## Problem statement
The job is to output each record exactly as it stands, pictures excluded.

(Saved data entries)

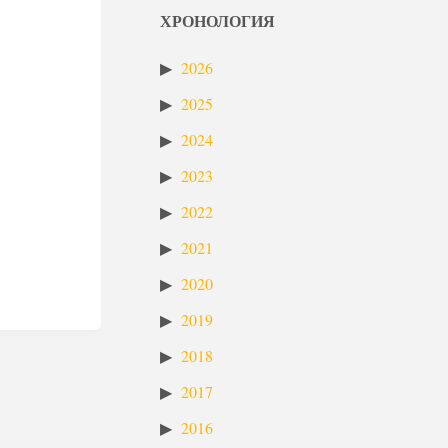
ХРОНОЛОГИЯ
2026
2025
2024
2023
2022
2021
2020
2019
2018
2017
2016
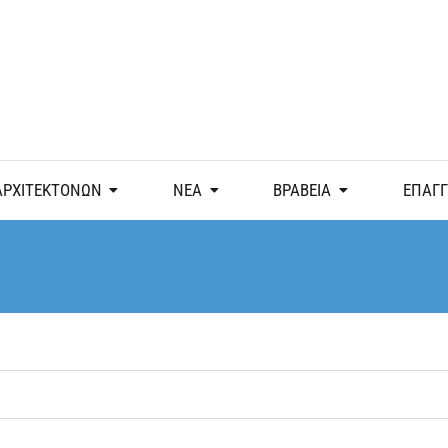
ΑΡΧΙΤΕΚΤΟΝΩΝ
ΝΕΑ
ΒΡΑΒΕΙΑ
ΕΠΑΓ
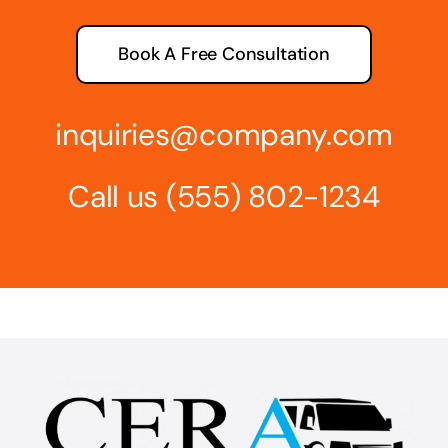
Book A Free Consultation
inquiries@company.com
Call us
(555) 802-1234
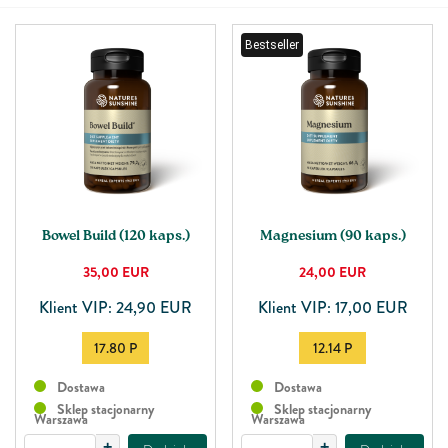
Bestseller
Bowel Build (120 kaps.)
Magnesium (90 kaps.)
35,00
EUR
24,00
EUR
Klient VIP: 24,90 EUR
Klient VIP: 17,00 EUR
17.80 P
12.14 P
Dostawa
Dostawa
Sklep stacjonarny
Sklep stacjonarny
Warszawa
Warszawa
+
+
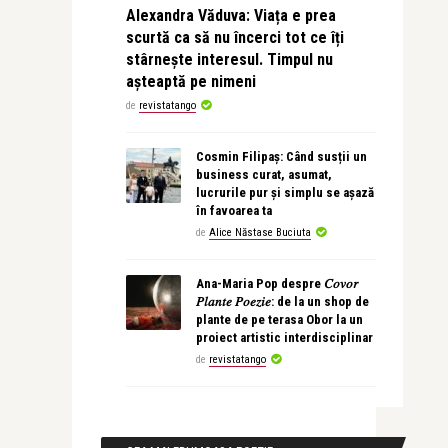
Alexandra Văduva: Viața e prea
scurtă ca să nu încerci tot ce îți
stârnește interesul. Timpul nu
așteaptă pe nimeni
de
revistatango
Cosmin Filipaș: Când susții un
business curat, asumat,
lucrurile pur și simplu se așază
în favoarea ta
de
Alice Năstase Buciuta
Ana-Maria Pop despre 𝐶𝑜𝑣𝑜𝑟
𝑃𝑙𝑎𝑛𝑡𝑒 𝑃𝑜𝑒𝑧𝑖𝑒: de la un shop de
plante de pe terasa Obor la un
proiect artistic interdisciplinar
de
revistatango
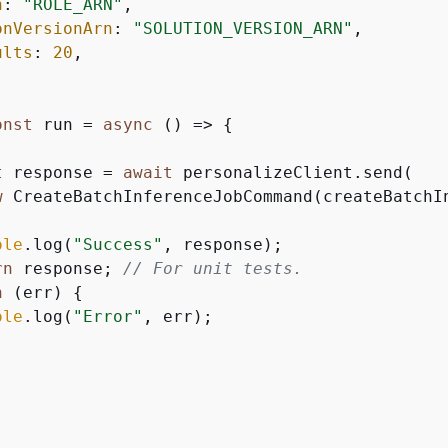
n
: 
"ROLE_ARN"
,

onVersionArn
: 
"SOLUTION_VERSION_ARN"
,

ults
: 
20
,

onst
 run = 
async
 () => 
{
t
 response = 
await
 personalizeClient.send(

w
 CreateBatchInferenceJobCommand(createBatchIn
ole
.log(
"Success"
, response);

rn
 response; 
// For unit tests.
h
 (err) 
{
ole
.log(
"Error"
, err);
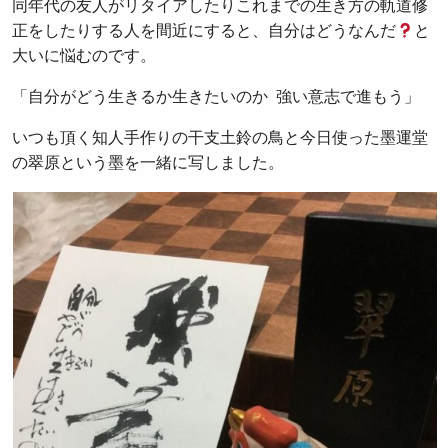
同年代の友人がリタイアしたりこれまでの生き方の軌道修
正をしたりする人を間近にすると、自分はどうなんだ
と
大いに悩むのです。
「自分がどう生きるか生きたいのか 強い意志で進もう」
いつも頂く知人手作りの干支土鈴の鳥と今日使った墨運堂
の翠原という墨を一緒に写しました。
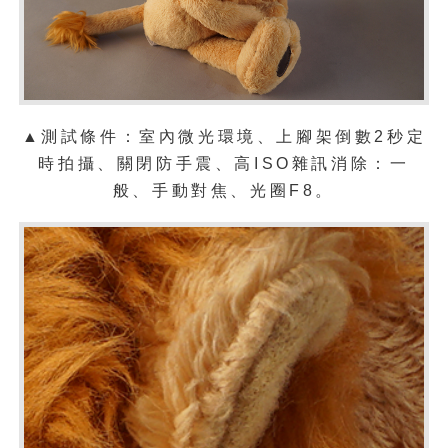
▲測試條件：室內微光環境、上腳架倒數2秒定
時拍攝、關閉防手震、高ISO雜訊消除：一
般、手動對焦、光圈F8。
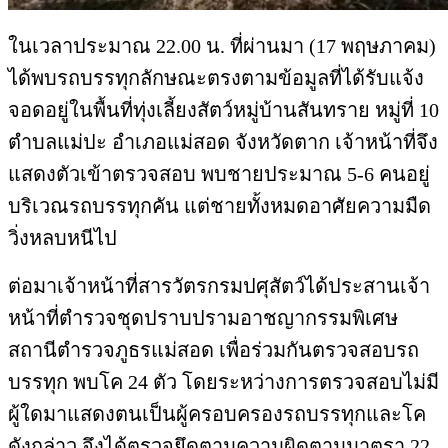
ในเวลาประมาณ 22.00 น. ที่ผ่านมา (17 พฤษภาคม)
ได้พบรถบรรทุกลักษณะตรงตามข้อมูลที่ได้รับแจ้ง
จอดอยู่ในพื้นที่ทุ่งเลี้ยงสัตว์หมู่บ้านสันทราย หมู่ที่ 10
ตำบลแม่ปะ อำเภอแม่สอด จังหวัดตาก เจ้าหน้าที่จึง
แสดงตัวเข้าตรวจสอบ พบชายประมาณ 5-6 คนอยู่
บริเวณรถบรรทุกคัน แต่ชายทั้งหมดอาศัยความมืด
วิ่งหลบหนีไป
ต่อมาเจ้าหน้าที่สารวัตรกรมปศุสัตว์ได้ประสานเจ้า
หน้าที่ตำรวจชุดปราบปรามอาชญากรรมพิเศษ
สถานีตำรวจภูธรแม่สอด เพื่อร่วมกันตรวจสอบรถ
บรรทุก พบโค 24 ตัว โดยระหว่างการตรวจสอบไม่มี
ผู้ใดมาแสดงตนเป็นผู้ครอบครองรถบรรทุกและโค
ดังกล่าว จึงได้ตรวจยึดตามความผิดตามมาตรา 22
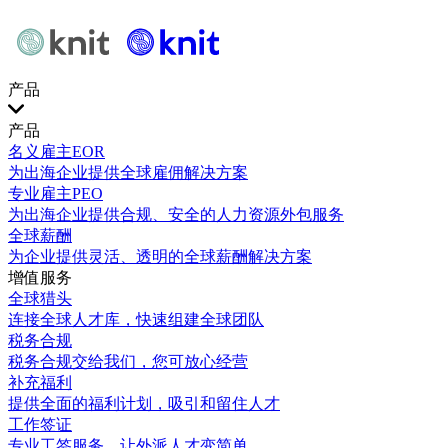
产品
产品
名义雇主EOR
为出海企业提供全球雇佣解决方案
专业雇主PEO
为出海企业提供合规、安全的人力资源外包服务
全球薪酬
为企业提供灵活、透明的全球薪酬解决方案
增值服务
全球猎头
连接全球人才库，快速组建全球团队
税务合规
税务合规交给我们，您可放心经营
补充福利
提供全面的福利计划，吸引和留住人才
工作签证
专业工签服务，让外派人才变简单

## Your solution
ХРОНОЛОГИЯ
2026
2025
2024
2023
2022
2021
2020
2019
2018
2017
2016
ΑΡΧΙΤΕΚΤΟΝΩΝ
ΝΕΑ
ΒΡΑΒΕΙΑ
ΕΠΑΓ
Book A Free Consultation
inquiries@company.com
Call us
(555) 802-1234
Bestseller
Bowel Build (120 kaps.)
Magnesium (90 kaps.)
35,00
EUR
24,00
EUR
Klient VIP: 24,90 EUR
Klient VIP: 17,00 EUR
17.80 P
12.14 P
Dostawa
Dostawa
Sklep stacjonarny
Sklep stacjonarny
Warszawa
Warszawa
+
+
Alexandra Văduva: Viața e prea
scurtă ca să nu încerci tot ce îți
stârnește interesul. Timpul nu
așteaptă pe nimeni
de
revistatango
Cosmin Filipaș: Când susții un
business curat, asumat,
lucrurile pur și simplu se așază
în favoarea ta
de
Alice Năstase Buciuta
Ana-Maria Pop despre 𝐶𝑜𝑣𝑜𝑟
𝑃𝑙𝑎𝑛𝑡𝑒 𝑃𝑜𝑒𝑧𝑖𝑒: de la un shop de
plante de pe terasa Obor la un
proiect artistic interdisciplinar
de
revistatango
n
: 
"ROLE_ARN"
,

onVersionArn
: 
"SOLUTION_VERSION_ARN"
,

ults
: 
20
,

onst
 run = 
async
 () => 
{
t
 response = 
await
 personalizeClient.send(

w
 CreateBatchInferenceJobCommand(createBatchIn
ole
.log(
"Success"
, response);

rn
 response; 
// For unit tests.
h
 (err) 
{
ole
.log(
"Error"
, err);
同年代の友人がリタイアしたりこれまでの生き方の軌道修
正をしたりする人を間近にすると、自分はどうなんだ
と
大いに悩むのです。
「自分がどう生きるか生きたいのか 強い意志で進もう」
いつも頂く知人手作りの干支土鈴の鳥と今日使った墨運堂
の翠原という墨を一緒に写しました。
▲測試條件：室內微光環境、上腳架倒數2秒定
時拍攝、關閉防手震、高ISO雜訊消除：一
般、手動對焦、光圈F8。
ในเวลาประมาณ 22.00 น. ที่ผ่านมา (17 พฤษภาคม)
ได้พบรถบรรทุกลักษณะตรงตามข้อมูลที่ได้รับแจ้ง
จอดอยู่ในพื้นที่ทุ่งเลี้ยงสัตว์หมู่บ้านสันทราย หมู่ที่ 10
ตำบลแม่ปะ อำเภอแม่สอด จังหวัดตาก เจ้าหน้าที่จึง
แสดงตัวเข้าตรวจสอบ พบชายประมาณ 5-6 คนอยู่
บริเวณรถบรรทุกคัน แต่ชายทั้งหมดอาศัยความมืด
วิ่งหลบหนีไป
ต่อมาเจ้าหน้าที่สารวัตรกรมปศุสัตว์ได้ประสานเจ้า
หน้าที่ตำรวจชุดปราบปรามอาชญากรรมพิเศษ
สถานีตำรวจภูธรแม่สอด เพื่อร่วมกันตรวจสอบรถ
บรรทุก พบโค 24 ตัว โดยระหว่างการตรวจสอบไม่มี
ผู้ใดมาแสดงตนเป็นผู้ครอบครองรถบรรทุกและโค
ดังกล่าว จึงได้ตรวจยึดตามความผิดตามมาตรา 22
产品
产品
名义雇主EOR
为出海企业提供全球雇佣解决方案
专业雇主PEO
为出海企业提供合规、安全的人力资源外包服务
全球薪酬
为企业提供灵活、透明的全球薪酬解决方案
增值服务
全球猎头
连接全球人才库，快速组建全球团队
税务合规
税务合规交给我们，您可放心经营
补充福利
提供全面的福利计划，吸引和留住人才
工作签证
专业工签服务，让外派人才变简单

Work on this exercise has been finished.